■ What is needed: Give back the entries exactly as they read, leaving each image out.

==*==

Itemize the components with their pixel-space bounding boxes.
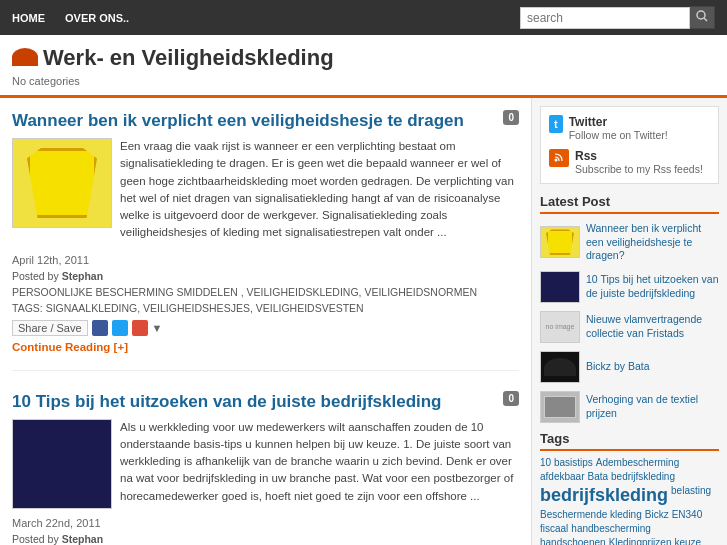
article-2-body: Als u werkkleding voor uw medewerkers wi… (120, 419, 519, 511)
latest-post-thumb-3: no image (540, 311, 580, 343)
latest-post-item-3[interactable]: no image Nieuwe vlamvertragende collecti… (540, 311, 719, 343)
search-button[interactable] (690, 6, 715, 29)
tag-kledingprijzen[interactable]: Kledingprijzen (609, 537, 672, 545)
rss-subtitle[interactable]: Subscribe to my Rss feeds! (575, 163, 703, 175)
latest-posts-title: Latest Post (540, 194, 719, 214)
article-1-author: Posted by Stephan (12, 270, 519, 282)
article-1-tags: TAGS: SIGNAALKLEDING, VEILIGHEIDSHESJES,… (12, 302, 519, 314)
sidebar: t Twitter Follow me on Twitter! Rss Subs (532, 98, 727, 545)
latest-post-text-2: 10 Tips bij het uitzoeken van de juiste … (586, 273, 719, 300)
tags-container: 10 basistips Adembescherming afdekbaar B… (540, 457, 719, 545)
tag-beschermende[interactable]: Beschermende kleding (540, 509, 642, 520)
tag-bedrijfskleding-large[interactable]: bedrijfskleding (540, 485, 668, 506)
svg-point-2 (555, 159, 558, 162)
article-1-share-bar: Share / Save ▼ (12, 320, 519, 336)
svg-point-0 (697, 11, 705, 19)
twitter-info: Twitter Follow me on Twitter! (569, 115, 668, 141)
tag-en340[interactable]: EN340 (672, 509, 703, 520)
latest-post-thumb-4 (540, 351, 580, 383)
continue-reading-link-1[interactable]: Continue Reading [+] (12, 341, 128, 353)
latest-post-text-3: Nieuwe vlamvertragende collectie van Fri… (586, 313, 719, 340)
article-2-comment-count: 0 (503, 391, 519, 406)
latest-post-thumb-5 (540, 391, 580, 423)
article-2-date: March 22nd, 2011 (12, 517, 519, 529)
nav-links: HOME OVER ONS.. (12, 12, 129, 24)
article-2-text: Als u werkkleding voor uw medewerkers wi… (120, 419, 519, 505)
article-1: Wanneer ben ik verplicht een veiligheids… (12, 110, 519, 371)
tag-bickz[interactable]: Bickz (645, 509, 669, 520)
article-1-body: Een vraag die vaak rijst is wanneer er e… (120, 138, 519, 248)
tag-belasting[interactable]: belasting (671, 485, 711, 506)
twitter-block: t Twitter Follow me on Twitter! (549, 115, 710, 141)
twitter-share-icon[interactable] (112, 320, 128, 336)
latest-suit-icon (549, 273, 571, 301)
latest-post-item-1[interactable]: Wanneer ben ik verplicht een veiligheids… (540, 222, 719, 263)
share-more[interactable]: ▼ (152, 322, 163, 334)
rss-icon (549, 149, 569, 167)
nav-item-about[interactable]: OVER ONS.. (65, 12, 129, 24)
tag-afdekbaar[interactable]: afdekbaar (540, 471, 584, 482)
rss-title: Rss (575, 149, 703, 163)
latest-post-item-2[interactable]: 10 Tips bij het uitzoeken van de juiste … (540, 271, 719, 303)
article-1-title[interactable]: Wanneer ben ik verplicht een veiligheids… (12, 110, 519, 132)
rss-info: Rss Subscribe to my Rss feeds! (575, 149, 703, 175)
twitter-title: Twitter (569, 115, 668, 129)
facebook-icon[interactable] (92, 320, 108, 336)
article-1-date: April 12th, 2011 (12, 254, 519, 266)
tag-fiscaal[interactable]: fiscaal (540, 523, 568, 534)
no-image-label: no image (546, 323, 575, 330)
latest-post-thumb-2 (540, 271, 580, 303)
nav-item-home[interactable]: HOME (12, 12, 45, 24)
latest-post-item-5[interactable]: Verhoging van de textiel prijzen (540, 391, 719, 423)
article-2-thumbnail (12, 419, 112, 509)
social-links-box: t Twitter Follow me on Twitter! Rss Subs (540, 106, 719, 184)
article-1-categories: PERSOONLIJKE BESCHERMING SMIDDELEN , VEI… (12, 286, 519, 298)
search-input[interactable] (520, 7, 690, 29)
twitter-icon: t (549, 115, 563, 133)
search-icon (696, 10, 708, 22)
categories-bar: No categories (12, 75, 715, 87)
tag-handschoenen[interactable]: handschoenen (540, 537, 606, 545)
site-logo-icon (12, 48, 38, 66)
content-area: Wanneer ben ik verplicht een veiligheids… (0, 98, 532, 545)
latest-post-text-1: Wanneer ben ik verplicht een veiligheids… (586, 222, 719, 263)
svg-line-1 (704, 18, 707, 21)
tag-bedrijfskleding-small[interactable]: bedrijfskleding (611, 471, 675, 482)
tag-adembescherming[interactable]: Adembescherming (596, 457, 679, 468)
latest-posts-section: Latest Post Wanneer ben ik verplicht een… (540, 194, 719, 423)
latest-shoe-icon (544, 358, 576, 376)
article-1-text: Een vraag die vaak rijst is wanneer er e… (120, 138, 519, 242)
tags-section: Tags 10 basistips Adembescherming afdekb… (540, 431, 719, 545)
article-2-author: Posted by Stephan (12, 533, 519, 545)
search-box (520, 6, 715, 29)
tag-basistips[interactable]: 10 basistips (540, 457, 593, 468)
latest-post-text-4: Bickz by Bata (586, 360, 650, 374)
top-navigation: HOME OVER ONS.. (0, 0, 727, 35)
googleplus-icon[interactable] (132, 320, 148, 336)
twitter-subtitle[interactable]: Follow me on Twitter! (569, 129, 668, 141)
latest-post-text-5: Verhoging van de textiel prijzen (586, 393, 719, 420)
article-2: 10 Tips bij het uitzoeken van de juiste … (12, 391, 519, 545)
article-2-header: Als u werkkleding voor uw medewerkers wi… (12, 419, 519, 511)
tag-keuze[interactable]: keuze (674, 537, 701, 545)
tags-title: Tags (540, 431, 719, 451)
article-1-comment-count: 0 (503, 110, 519, 125)
tag-handbescherming[interactable]: handbescherming (571, 523, 651, 534)
tag-bata[interactable]: Bata (587, 471, 608, 482)
site-header: Werk- en Veiligheidskleding No categorie… (0, 35, 727, 98)
latest-vest-icon (546, 229, 574, 255)
site-title: Werk- en Veiligheidskleding (12, 45, 715, 71)
article-1-thumbnail (12, 138, 112, 228)
rss-symbol (554, 152, 564, 162)
article-2-title[interactable]: 10 Tips bij het uitzoeken van de juiste … (12, 391, 519, 413)
latest-post-item-4[interactable]: Bickz by Bata (540, 351, 719, 383)
main-layout: Wanneer ben ik verplicht een veiligheids… (0, 98, 727, 545)
latest-stripe-icon (544, 396, 576, 418)
article-1-header: Een vraag die vaak rijst is wanneer er e… (12, 138, 519, 248)
latest-post-thumb-1 (540, 226, 580, 258)
suit-icon (35, 428, 90, 500)
share-label[interactable]: Share / Save (12, 320, 88, 336)
rss-block: Rss Subscribe to my Rss feeds! (549, 149, 710, 175)
vest-icon (27, 148, 97, 218)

==*==

■ Reply:
Itemize the components with their pixel-space bounding boxes.
article-2-body: Als u werkkleding voor uw medewerkers wi… (120, 419, 519, 511)
latest-post-thumb-3: no image (540, 311, 580, 343)
latest-post-item-3[interactable]: no image Nieuwe vlamvertragende collecti… (540, 311, 719, 343)
search-button[interactable] (690, 6, 715, 29)
tag-kledingprijzen[interactable]: Kledingprijzen (609, 537, 672, 545)
rss-subtitle[interactable]: Subscribe to my Rss feeds! (575, 163, 703, 175)
latest-posts-title: Latest Post (540, 194, 719, 214)
article-1-author: Posted by Stephan (12, 270, 519, 282)
article-1-tags: TAGS: SIGNAALKLEDING, VEILIGHEIDSHESJES,… (12, 302, 519, 314)
sidebar: t Twitter Follow me on Twitter! Rss Subs (532, 98, 727, 545)
latest-post-text-2: 10 Tips bij het uitzoeken van de juiste … (586, 273, 719, 300)
tags-container: 10 basistips Adembescherming afdekbaar B… (540, 457, 719, 545)
tag-beschermende[interactable]: Beschermende kleding (540, 509, 642, 520)
tag-bedrijfskleding-large[interactable]: bedrijfskleding (540, 485, 668, 506)
svg-point-2 (555, 159, 558, 162)
article-1-share-bar: Share / Save ▼ (12, 320, 519, 336)
svg-point-0 (697, 11, 705, 19)
twitter-info: Twitter Follow me on Twitter! (569, 115, 668, 141)
tag-en340[interactable]: EN340 (672, 509, 703, 520)
latest-post-thumb-4 (540, 351, 580, 383)
continue-reading-link-1[interactable]: Continue Reading [+] (12, 341, 128, 353)
latest-post-text-3: Nieuwe vlamvertragende collectie van Fri… (586, 313, 719, 340)
article-2-comment-count: 0 (503, 391, 519, 406)
latest-post-thumb-5 (540, 391, 580, 423)
article-2-date: March 22nd, 2011 (12, 517, 519, 529)
nav-links: HOME OVER ONS.. (12, 12, 129, 24)
article-2-text: Als u werkkleding voor uw medewerkers wi… (120, 419, 519, 505)
article-1: Wanneer ben ik verplicht een veiligheids… (12, 110, 519, 371)
tag-bickz[interactable]: Bickz (645, 509, 669, 520)
article-1-body: Een vraag die vaak rijst is wanneer er e… (120, 138, 519, 248)
tag-belasting[interactable]: belasting (671, 485, 711, 506)
twitter-block: t Twitter Follow me on Twitter! (549, 115, 710, 141)
twitter-share-icon[interactable] (112, 320, 128, 336)
latest-suit-icon (549, 273, 571, 301)
latest-post-item-1[interactable]: Wanneer ben ik verplicht een veiligheids… (540, 222, 719, 263)
share-more[interactable]: ▼ (152, 322, 163, 334)
rss-icon (549, 149, 569, 167)
nav-item-about[interactable]: OVER ONS.. (65, 12, 129, 24)
tag-afdekbaar[interactable]: afdekbaar (540, 471, 584, 482)
rss-title: Rss (575, 149, 703, 163)
latest-post-item-2[interactable]: 10 Tips bij het uitzoeken van de juiste … (540, 271, 719, 303)
article-1-title[interactable]: Wanneer ben ik verplicht een veiligheids… (12, 110, 519, 132)
rss-info: Rss Subscribe to my Rss feeds! (575, 149, 703, 175)
twitter-title: Twitter (569, 115, 668, 129)
facebook-icon[interactable] (92, 320, 108, 336)
article-1-date: April 12th, 2011 (12, 254, 519, 266)
tag-fiscaal[interactable]: fiscaal (540, 523, 568, 534)
no-image-label: no image (546, 323, 575, 330)
latest-post-thumb-2 (540, 271, 580, 303)
nav-item-home[interactable]: HOME (12, 12, 45, 24)
latest-post-item-5[interactable]: Verhoging van de textiel prijzen (540, 391, 719, 423)
article-2-thumbnail (12, 419, 112, 509)
social-links-box: t Twitter Follow me on Twitter! Rss Subs (540, 106, 719, 184)
article-1-categories: PERSOONLIJKE BESCHERMING SMIDDELEN , VEI… (12, 286, 519, 298)
search-input[interactable] (520, 7, 690, 29)
twitter-icon: t (549, 115, 563, 133)
search-icon (696, 10, 708, 22)
categories-bar: No categories (12, 75, 715, 87)
tag-handschoenen[interactable]: handschoenen (540, 537, 606, 545)
site-logo-icon (12, 48, 38, 66)
content-area: Wanneer ben ik verplicht een veiligheids… (0, 98, 532, 545)
latest-post-text-1: Wanneer ben ik verplicht een veiligheids… (586, 222, 719, 263)
svg-line-1 (704, 18, 707, 21)
tag-bedrijfskleding-small[interactable]: bedrijfskleding (611, 471, 675, 482)
tag-adembescherming[interactable]: Adembescherming (596, 457, 679, 468)
latest-posts-section: Latest Post Wanneer ben ik verplicht een… (540, 194, 719, 423)
latest-shoe-icon (544, 358, 576, 376)
article-1-text: Een vraag die vaak rijst is wanneer er e… (120, 138, 519, 242)
tags-section: Tags 10 basistips Adembescherming afdekb… (540, 431, 719, 545)
article-2-author: Posted by Stephan (12, 533, 519, 545)
search-box (520, 6, 715, 29)
tag-basistips[interactable]: 10 basistips (540, 457, 593, 468)
latest-post-text-4: Bickz by Bata (586, 360, 650, 374)
top-navigation: HOME OVER ONS.. (0, 0, 727, 35)
googleplus-icon[interactable] (132, 320, 148, 336)
twitter-subtitle[interactable]: Follow me on Twitter! (569, 129, 668, 141)
latest-post-text-5: Verhoging van de textiel prijzen (586, 393, 719, 420)
article-2: 10 Tips bij het uitzoeken van de juiste … (12, 391, 519, 545)
article-2-header: Als u werkkleding voor uw medewerkers wi… (12, 419, 519, 511)
tag-keuze[interactable]: keuze (674, 537, 701, 545)
tags-title: Tags (540, 431, 719, 451)
article-1-comment-count: 0 (503, 110, 519, 125)
tag-handbescherming[interactable]: handbescherming (571, 523, 651, 534)
tag-bata[interactable]: Bata (587, 471, 608, 482)
site-header: Werk- en Veiligheidskleding No categorie… (0, 35, 727, 98)
latest-vest-icon (546, 229, 574, 255)
site-title: Werk- en Veiligheidskleding (12, 45, 715, 71)
article-1-thumbnail (12, 138, 112, 228)
rss-symbol (554, 152, 564, 162)
article-2-title[interactable]: 10 Tips bij het uitzoeken van de juiste … (12, 391, 519, 413)
latest-post-item-4[interactable]: Bickz by Bata (540, 351, 719, 383)
main-layout: Wanneer ben ik verplicht een veiligheids… (0, 98, 727, 545)
latest-stripe-icon (544, 396, 576, 418)
article-1-header: Een vraag die vaak rijst is wanneer er e… (12, 138, 519, 248)
latest-post-thumb-1 (540, 226, 580, 258)
suit-icon (35, 428, 90, 500)
share-label[interactable]: Share / Save (12, 320, 88, 336)
rss-block: Rss Subscribe to my Rss feeds! (549, 149, 710, 175)
vest-icon (27, 148, 97, 218)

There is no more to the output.